**WORK REQUIRED:**
Exact reproductions of all the entries, please, and no pictures.

──────

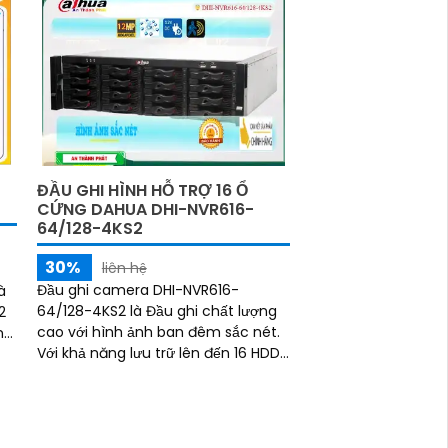
ĐẦU GHI HÌNH HỖ TRỢ 16 Ổ
CỨNG DAHUA DHI-NVR616-
64/128-4KS2
30%
liên hệ
Đầu ghi camera DHI-NVR616-
à
64/128-4KS2 là Đầu ghi chất lượng
cao với hình ảnh ban đêm sắc nét.
nh
Với khả năng lưu trữ lên đến 16 HDD
sắt, nó mang lại khả năng lưu trữ lớn
và đáng tin cậy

──────

**TASK SOLUTION:**
ĐẦU GHI HÌNH HỖ TRỢ 16 Ổ
CỨNG DAHUA DHI-NVR616-
64/128-4KS2
30%
liên hệ
Đầu ghi camera DHI-NVR616-
à
64/128-4KS2 là Đầu ghi chất lượng
cao với hình ảnh ban đêm sắc nét.
nh
Với khả năng lưu trữ lên đến 16 HDD
sắt, nó mang lại khả năng lưu trữ lớn
và đáng tin cậy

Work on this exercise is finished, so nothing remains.